(Transcribed page contents)
# # # # # # #
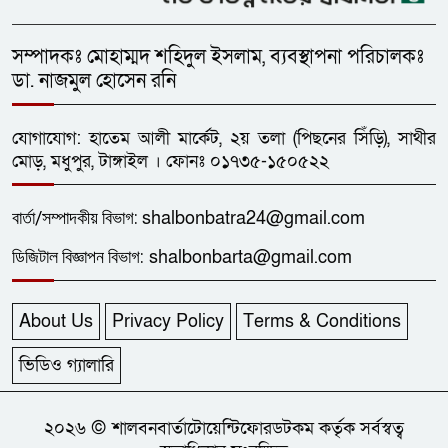
সম্পাদকঃ মোহাম্মদ শহিদুল ইসলাম, ব্যবস্থাপনা পরিচালকঃ
ডা. নাজমুল হোসেন রনি
যোগাযোগ: হাতেম আলী মার্কেট, ২য় তলা (পিছনের সিঁড়ি), সাথীর
মোড়, মধুপুর, টাঙ্গাইল । ফোনঃ ০১৭৩৫-১৫০৫২২
বার্তা/
সম্পাদকীয়
বিভাগ:
shalbonbatra24@gmail.com
ডিজিটাল বিজ্ঞাপন বিভাগ:
shalbonbarta@gmail.com
About Us
Privacy Policy
Terms & Conditions
ভিডিও গ্যালারি
২০২৬ © শালবনবার্তাটোয়েন্টিফোরডটকম কর্তৃক সর্বস্বত্ব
# # # # # # #
### EXERCISE PROMPT
Write the records out exactly once more, leaving off the pictures.

### TASK OUTPUT
সম্পাদকঃ মোহাম্মদ শহিদুল ইসলাম, ব্যবস্থাপনা পরিচালকঃ
ডা. নাজমুল হোসেন রনি
যোগাযোগ: হাতেম আলী মার্কেট, ২য় তলা (পিছনের সিঁড়ি), সাথীর
মোড়, মধুপুর, টাঙ্গাইল । ফোনঃ ০১৭৩৫-১৫০৫২২
বার্তা/
সম্পাদকীয়
বিভাগ:
shalbonbatra24@gmail.com
ডিজিটাল বিজ্ঞাপন বিভাগ:
shalbonbarta@gmail.com
About Us
Privacy Policy
Terms & Conditions
ভিডিও গ্যালারি
২০২৬ © শালবনবার্তাটোয়েন্টিফোরডটকম কর্তৃক সর্বস্বত্ব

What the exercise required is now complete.